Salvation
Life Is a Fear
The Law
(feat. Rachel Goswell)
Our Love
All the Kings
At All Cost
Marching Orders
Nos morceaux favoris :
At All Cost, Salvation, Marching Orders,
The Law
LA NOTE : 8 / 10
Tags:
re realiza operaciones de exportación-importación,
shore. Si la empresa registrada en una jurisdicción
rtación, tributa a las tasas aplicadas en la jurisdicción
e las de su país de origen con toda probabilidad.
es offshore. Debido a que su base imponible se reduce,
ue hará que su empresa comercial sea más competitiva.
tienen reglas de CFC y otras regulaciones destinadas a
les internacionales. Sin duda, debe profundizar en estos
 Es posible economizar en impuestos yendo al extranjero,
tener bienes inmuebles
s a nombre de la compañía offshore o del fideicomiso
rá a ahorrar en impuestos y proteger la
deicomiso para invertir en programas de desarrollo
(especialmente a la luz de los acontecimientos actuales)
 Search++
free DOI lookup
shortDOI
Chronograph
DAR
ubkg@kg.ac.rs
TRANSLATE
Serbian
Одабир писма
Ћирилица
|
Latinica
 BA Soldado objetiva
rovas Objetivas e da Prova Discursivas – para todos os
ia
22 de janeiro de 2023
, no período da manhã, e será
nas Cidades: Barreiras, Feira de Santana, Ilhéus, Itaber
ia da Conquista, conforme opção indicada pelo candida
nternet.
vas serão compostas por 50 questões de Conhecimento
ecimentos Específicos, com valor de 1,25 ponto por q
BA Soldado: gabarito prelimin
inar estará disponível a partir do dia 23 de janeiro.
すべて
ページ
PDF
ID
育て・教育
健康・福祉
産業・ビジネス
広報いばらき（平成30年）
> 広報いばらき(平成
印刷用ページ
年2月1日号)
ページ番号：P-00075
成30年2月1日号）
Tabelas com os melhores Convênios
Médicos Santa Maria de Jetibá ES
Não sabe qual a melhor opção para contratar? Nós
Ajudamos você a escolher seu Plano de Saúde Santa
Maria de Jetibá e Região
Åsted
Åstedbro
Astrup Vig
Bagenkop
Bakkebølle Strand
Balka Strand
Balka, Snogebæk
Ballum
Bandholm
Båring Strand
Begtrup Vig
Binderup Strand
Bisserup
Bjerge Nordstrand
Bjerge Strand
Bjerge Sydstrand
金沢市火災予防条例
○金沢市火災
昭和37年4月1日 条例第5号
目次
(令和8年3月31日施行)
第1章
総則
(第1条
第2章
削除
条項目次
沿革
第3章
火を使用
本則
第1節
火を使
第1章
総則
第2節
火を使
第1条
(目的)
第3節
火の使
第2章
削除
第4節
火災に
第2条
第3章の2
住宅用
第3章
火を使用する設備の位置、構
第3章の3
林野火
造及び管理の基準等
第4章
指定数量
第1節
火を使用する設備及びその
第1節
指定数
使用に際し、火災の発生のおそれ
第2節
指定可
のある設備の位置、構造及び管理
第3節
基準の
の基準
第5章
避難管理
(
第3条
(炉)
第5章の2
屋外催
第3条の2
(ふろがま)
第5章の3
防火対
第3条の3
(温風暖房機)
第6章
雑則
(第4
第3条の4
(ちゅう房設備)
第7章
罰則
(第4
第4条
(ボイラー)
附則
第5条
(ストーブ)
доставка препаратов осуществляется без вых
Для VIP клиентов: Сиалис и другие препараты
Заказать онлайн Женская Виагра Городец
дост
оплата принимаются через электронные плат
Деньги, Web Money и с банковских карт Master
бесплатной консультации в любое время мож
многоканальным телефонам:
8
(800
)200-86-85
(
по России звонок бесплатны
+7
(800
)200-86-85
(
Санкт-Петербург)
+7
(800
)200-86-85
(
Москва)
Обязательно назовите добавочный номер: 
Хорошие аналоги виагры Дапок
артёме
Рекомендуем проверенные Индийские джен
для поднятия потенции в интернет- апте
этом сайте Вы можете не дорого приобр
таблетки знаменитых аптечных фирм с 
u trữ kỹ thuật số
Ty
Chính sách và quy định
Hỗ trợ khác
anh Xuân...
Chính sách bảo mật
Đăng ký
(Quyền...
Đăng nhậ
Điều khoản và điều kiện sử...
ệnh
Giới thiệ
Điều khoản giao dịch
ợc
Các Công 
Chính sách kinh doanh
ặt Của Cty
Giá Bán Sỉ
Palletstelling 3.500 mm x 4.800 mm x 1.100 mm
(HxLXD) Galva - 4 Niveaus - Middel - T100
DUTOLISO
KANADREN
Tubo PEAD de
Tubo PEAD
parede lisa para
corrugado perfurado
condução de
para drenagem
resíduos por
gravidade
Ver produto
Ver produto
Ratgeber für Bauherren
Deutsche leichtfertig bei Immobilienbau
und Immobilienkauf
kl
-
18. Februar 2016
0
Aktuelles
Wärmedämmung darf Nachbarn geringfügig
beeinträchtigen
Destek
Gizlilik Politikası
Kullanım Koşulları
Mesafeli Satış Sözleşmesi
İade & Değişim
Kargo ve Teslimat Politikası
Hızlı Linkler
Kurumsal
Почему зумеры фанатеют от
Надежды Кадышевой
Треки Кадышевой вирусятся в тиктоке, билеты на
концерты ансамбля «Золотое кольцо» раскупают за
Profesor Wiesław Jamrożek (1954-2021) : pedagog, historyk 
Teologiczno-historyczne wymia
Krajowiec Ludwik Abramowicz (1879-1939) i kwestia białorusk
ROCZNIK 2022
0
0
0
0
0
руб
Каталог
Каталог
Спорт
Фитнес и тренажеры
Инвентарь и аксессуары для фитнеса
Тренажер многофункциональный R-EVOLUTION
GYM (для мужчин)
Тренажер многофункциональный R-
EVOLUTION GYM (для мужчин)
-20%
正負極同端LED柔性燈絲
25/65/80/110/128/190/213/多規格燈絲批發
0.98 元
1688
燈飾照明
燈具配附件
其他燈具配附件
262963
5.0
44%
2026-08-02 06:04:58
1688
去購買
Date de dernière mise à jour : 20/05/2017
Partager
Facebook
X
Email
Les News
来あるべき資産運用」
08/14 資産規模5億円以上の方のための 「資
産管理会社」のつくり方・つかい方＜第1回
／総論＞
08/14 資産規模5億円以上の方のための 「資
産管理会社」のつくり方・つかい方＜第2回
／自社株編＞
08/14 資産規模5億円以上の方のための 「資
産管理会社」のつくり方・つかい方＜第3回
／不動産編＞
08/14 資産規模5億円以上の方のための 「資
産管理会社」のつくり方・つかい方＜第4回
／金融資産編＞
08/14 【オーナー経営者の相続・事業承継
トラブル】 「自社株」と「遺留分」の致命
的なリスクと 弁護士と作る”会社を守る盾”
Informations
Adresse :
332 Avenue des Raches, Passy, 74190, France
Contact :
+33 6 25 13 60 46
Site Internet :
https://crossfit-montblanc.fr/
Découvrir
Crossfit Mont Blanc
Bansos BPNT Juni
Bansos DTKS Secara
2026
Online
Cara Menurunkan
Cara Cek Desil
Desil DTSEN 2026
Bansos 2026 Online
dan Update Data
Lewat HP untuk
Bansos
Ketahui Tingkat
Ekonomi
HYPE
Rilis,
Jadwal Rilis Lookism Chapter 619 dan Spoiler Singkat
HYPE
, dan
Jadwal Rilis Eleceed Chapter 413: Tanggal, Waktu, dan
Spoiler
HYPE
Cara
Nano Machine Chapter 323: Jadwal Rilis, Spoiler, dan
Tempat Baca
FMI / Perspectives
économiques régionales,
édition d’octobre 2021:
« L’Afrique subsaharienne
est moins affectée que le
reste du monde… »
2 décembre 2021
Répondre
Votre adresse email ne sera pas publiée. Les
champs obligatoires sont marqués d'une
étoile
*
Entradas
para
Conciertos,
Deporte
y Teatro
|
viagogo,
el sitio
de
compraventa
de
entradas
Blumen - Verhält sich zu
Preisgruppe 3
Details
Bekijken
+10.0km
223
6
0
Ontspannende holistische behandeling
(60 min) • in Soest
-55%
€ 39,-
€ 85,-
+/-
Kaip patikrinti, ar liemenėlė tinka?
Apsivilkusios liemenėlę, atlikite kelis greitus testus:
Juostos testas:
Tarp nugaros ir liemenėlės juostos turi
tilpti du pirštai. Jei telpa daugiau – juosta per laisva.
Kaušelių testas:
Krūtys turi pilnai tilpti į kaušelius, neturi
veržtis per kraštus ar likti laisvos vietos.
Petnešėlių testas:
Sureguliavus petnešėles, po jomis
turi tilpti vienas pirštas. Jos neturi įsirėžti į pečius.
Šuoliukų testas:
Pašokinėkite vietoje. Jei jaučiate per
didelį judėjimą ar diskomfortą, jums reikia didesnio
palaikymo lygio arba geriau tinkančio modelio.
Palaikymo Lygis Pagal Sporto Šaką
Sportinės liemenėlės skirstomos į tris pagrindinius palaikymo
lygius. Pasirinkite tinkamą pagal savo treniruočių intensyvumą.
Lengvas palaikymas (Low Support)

▶ [WHAT NEEDS TO BE DONE]:
Your reply should be nothing but the lines from the one containing "compraventa" through the last line above, copied exactly; please include both ends.

▶ [EXERCISE RESULT]:
compraventa
de
entradas
Blumen - Verhält sich zu
Preisgruppe 3
Details
Bekijken
+10.0km
223
6
0
Ontspannende holistische behandeling
(60 min) • in Soest
-55%
€ 39,-
€ 85,-
+/-
Kaip patikrinti, ar liemenėlė tinka?
Apsivilkusios liemenėlę, atlikite kelis greitus testus:
Juostos testas:
Tarp nugaros ir liemenėlės juostos turi
tilpti du pirštai. Jei telpa daugiau – juosta per laisva.
Kaušelių testas:
Krūtys turi pilnai tilpti į kaušelius, neturi
veržtis per kraštus ar likti laisvos vietos.
Petnešėlių testas:
Sureguliavus petnešėles, po jomis
turi tilpti vienas pirštas. Jos neturi įsirėžti į pečius.
Šuoliukų testas:
Pašokinėkite vietoje. Jei jaučiate per
didelį judėjimą ar diskomfortą, jums reikia didesnio
palaikymo lygio arba geriau tinkančio modelio.
Palaikymo Lygis Pagal Sporto Šaką
Sportinės liemenėlės skirstomos į tris pagrindinius palaikymo
lygius. Pasirinkite tinkamą pagal savo treniruočių intensyvumą.
Lengvas palaikymas (Low Support)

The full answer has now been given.